ALB 502 Bad Gateway: Why Healthy Targets Still Fail and How to Fix It
An ALB returning 502 errors while the target group dashboard shows all instances as Healthy is one of the most disorienting mismatches in AWS networking — the health check passes, but real traffic fails. This post dissects every verified root cause at the application and protocol layer, with CLI-first diagnostics.
TL;DR — Root Causes & Fixes
| Root Cause | Signal | Fix |
|---|---|---|
| App crashes on real request (not health check path) | 502 only on specific routes | Fix application error on that endpoint |
| Invalid HTTP response (missing status line / malformed headers) | 502 immediately, all routes | Ensure app returns valid HTTP/1.1 response |
| Keep-alive mismatch / connection reset by target | Intermittent 502 under load | Set keep-alive timeout on app > ALB idle timeout |
| Response header too large (>16 KB) | 502 on responses with large cookies/JWTs | Reduce header size; strip unnecessary cookies |
| Target closes connection before sending full response | 502 with partial body | Increase app write timeout; check OOM kills |
| HTTP/2 protocol error from backend | 502 when target group protocol is HTTP/2 | Verify backend supports HTTP/2 or switch to HTTP/1.1 |
| gRPC trailer missing | 502 on gRPC target groups | Ensure gRPC server sends trailing metadata |
Why the Health Check Lies to You
The ALB health check is a synthetic probe — it hits a single, lightweight path (e.g., /health) on a fixed interval. It only validates TCP connectivity and an HTTP status code from that one endpoint. It tells you nothing about:
- Whether the application handles other routes correctly.
- Whether the HTTP response format is valid for real payloads.
- Whether the connection lifecycle (keep-alive, timeouts) is correct under concurrent load.
Analogy: Think of the health check like a fire alarm test — pressing the test button confirms the alarm circuit works, but it doesn't tell you whether the sprinkler pipes are blocked. The ALB health check confirms the app can answer a knock on the door; it doesn't verify the app can hold a full conversation.
The ALB Request Lifecycle: Where 502 Is Generated
A 502 is generated by the ALB itself when it receives an invalid or no response from the target. Understanding the exact phase where the failure occurs is the key to diagnosis.
Deep-Dive: Every Verified Root Cause
Phase 1 — Connection Layer
1. Keep-Alive Timeout Race Condition (Most Common Intermittent 502)
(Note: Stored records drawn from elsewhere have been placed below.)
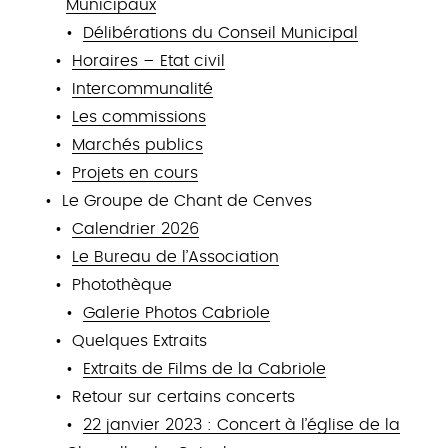
Municipaux
Délibérations du Conseil Municipal
Horaires – Etat civil
Intercommunalité
Les commissions
Marchés publics
Projets en cours
Le Groupe de Chant de Cenves
Calendrier 2026
Le Bureau de l’Association
Photothèque
Galerie Photos Cabriole
Quelques Extraits
Extraits de Films de la Cabriole
Retour sur certains concerts
22 janvier 2023 : Concert à l’église de la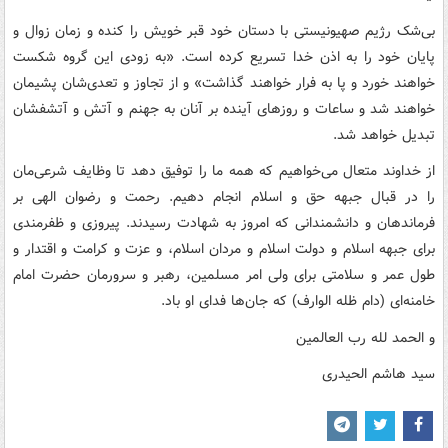
بی‌شک رژیم صهیونیستی با دستان خود قبر خویش را کنده و زمان زوال و
پایان خود را به اذن خدا تسریع کرده است. «به زودی این گروه شکست
خواهند خورد و پا به فرار خواهند گذاشت» و از تجاوز و تعدی‌شان پشیمان
خواهند شد و ساعات و روزهای آینده بر آنان به جهنم و آتش و آتشفشان
تبدیل خواهد شد.
از خداوند متعال می‌خواهیم که همه ما را توفیق دهد تا وظایف شرعی‌مان
را در قبال جبهه حق و اسلام انجام دهیم. رحمت و رضوان الهی بر
فرماندهان و دانشمندانی که امروز به شهادت رسیدند. پیروزی و ظفرمندی
برای جبهه اسلام و دولت اسلام و مردان اسلام، و عزت و کرامت و اقتدار و
طول عمر و سلامتی برای ولی امر مسلمین، رهبر و سرورمان حضرت امام
خامنه‌ای (دام ظله الوارف) که جان‌ها فدای او باد.
و الحمد لله رب العالمین
سید هاشم الحیدری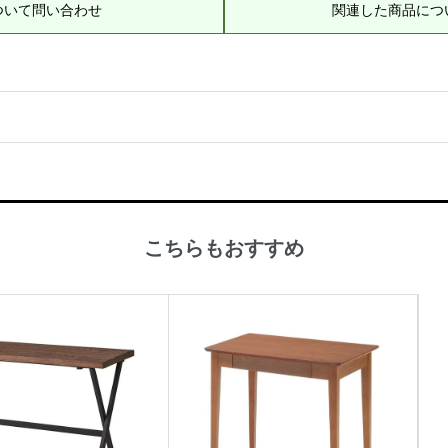
ついて問い合わせ
関連した商品につ
こちらもおすすめ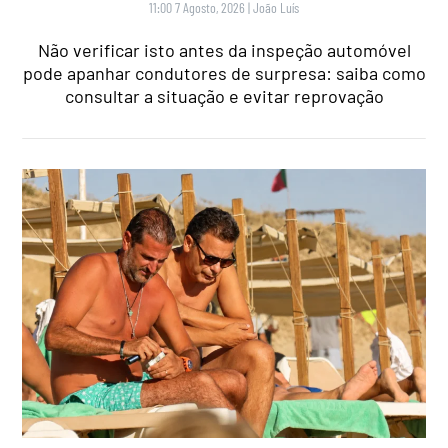
11:00 7 Agosto, 2026
|
João Luís
Não verificar isto antes da inspeção automóvel
pode apanhar condutores de surpresa: saiba como
consultar a situação e evitar reprovação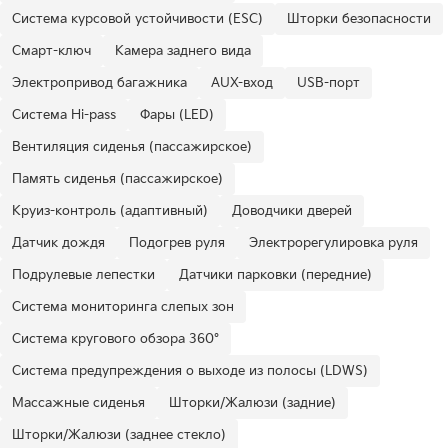
Система курсовой устойчивости (ESC)
Шторки безопасности
Смарт-ключ
Камера заднего вида
Электропривод багажника
AUX-вход
USB-порт
Система Hi-pass
Фары (LED)
Вентиляция сиденья (пассажирское)
Память сиденья (пассажирское)
Круиз-контроль (адаптивный)
Доводчики дверей
Датчик дождя
Подогрев руля
Электрорегулировка руля
Подрулевые лепестки
Датчики парковки (передние)
Система мониторинга слепых зон
Система кругового обзора 360°
Система предупреждения о выходе из полосы (LDWS)
Массажные сиденья
Шторки/Жалюзи (задние)
Шторки/Жалюзи (заднее стекло)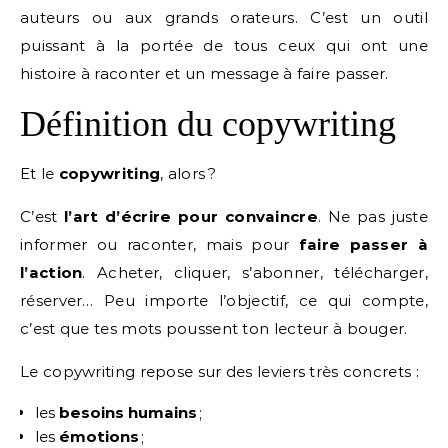
auteurs ou aux grands orateurs. C’est un outil
puissant à la portée de tous ceux qui ont une
histoire à raconter et un message à faire passer.
Définition du copywriting
Et le
copywriting
, alors ?
C’est
l’art d’écrire pour convaincre
. Ne pas juste
informer ou raconter, mais pour
faire passer à
l’action
. Acheter, cliquer, s’abonner, télécharger,
réserver… Peu importe l’objectif, ce qui compte,
c’est que tes mots poussent ton lecteur à bouger.
Le copywriting repose sur des leviers très concrets :
les
besoins humains
;
les
émotions
;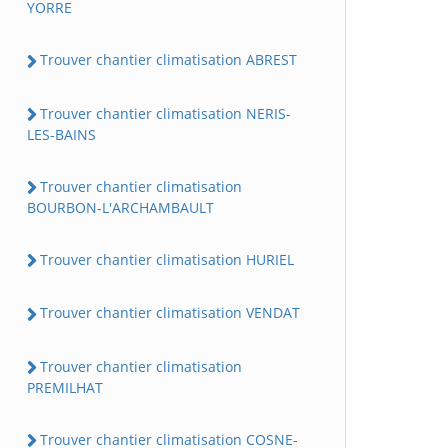
YORRE
Trouver chantier climatisation ABREST
Trouver chantier climatisation NERIS-
LES-BAINS
Trouver chantier climatisation
BOURBON-L'ARCHAMBAULT
Trouver chantier climatisation HURIEL
Trouver chantier climatisation VENDAT
Trouver chantier climatisation
PREMILHAT
Trouver chantier climatisation COSNE-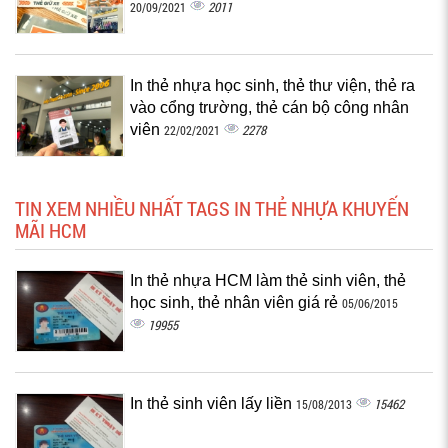
2011
20/09/2021
In thẻ nhựa học sinh, thẻ thư viện, thẻ ra
vào cổng trường, thẻ cán bộ công nhân
viên
2278
22/02/2021
TIN XEM NHIỀU NHẤT TAGS IN THẺ NHỰA KHUYẾN
MÃI HCM
In thẻ nhựa HCM làm thẻ sinh viên, thẻ
học sinh, thẻ nhân viên giá rẻ
05/06/2015
19955
In thẻ sinh viên lấy liền
15462
15/08/2013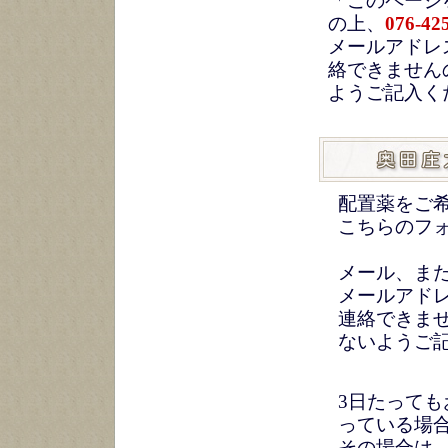
「このページ
の上、
076-42
メールアドレ
絡できません
ようご記入く
配置薬をご
こちらのフ
メール、ま
メールアド
連絡できま
ないようご
3日たって
っている場
その場合は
The ALB reuses persistent TCP connections to targets for efficiency. If the target's keep-alive timeout is shorter than the ALB's idle timeout, the target closes the connection just as the ALB is reusing it — the ALB sends a request on a dead socket and gets a TCP RST back, producing a 502.
- ALB default idle timeout: 60 seconds.
- Fix: Set your application's keep-alive timeout to at least 65 seconds (5s buffer above ALB idle timeout).
Nginx example:
# nginx.conf
keepalive_timeout 65s;
Node.js (http/https server) example:
const server = app.listen(3000);
server.keepAliveTimeout = 65000; // ms
server.headersTimeout = 66000; // must be > keepAliveTimeout
Check the current ALB idle timeout and modify it via CLI:
# Get current idle timeout
aws elbv2 describe-load-balancer-attributes \
--load-balancer-arn <ALB_ARN> \
--query 'Attributes[?Key==`idle_timeout.timeout_seconds`]'
# Set idle timeout to 60s (default)
aws elbv2 modify-load-balancer-attributes \
--load-balancer-arn <ALB_ARN> \
--attributes Key=idle_timeout.timeout_seconds,Value=60
2. Target Closes Connection Mid-Response
The application starts sending a response but closes the socket before the body is complete — caused by OOM kills, application panics, or write timeouts shorter than the response generation time.
- Check for OOM kills:
dmesg | grep -i 'killed process' - Check application logs for panics or unhandled exceptions during the request lifecycle.
Phase 2 — HTTP Protocol Layer
3. Malformed HTTP Response
The ALB strictly validates the HTTP response from the target. Any of the following will produce a 502:
- Missing or invalid HTTP status line (e.g., response starts with body bytes, not
HTTP/1.1 200 OK\r\n). - Headers not terminated with
\r\n\r\n. - Invalid
Content-Lengththat doesn't match actual body size. - Chunked encoding with a malformed chunk size.
4. Response Header Size Exceeds 16 KB
AWS ALB has a hard limit of 16 KB for response headers. Responses with large Set-Cookie headers, oversized JWTs in headers, or many custom headers will be rejected with a 502.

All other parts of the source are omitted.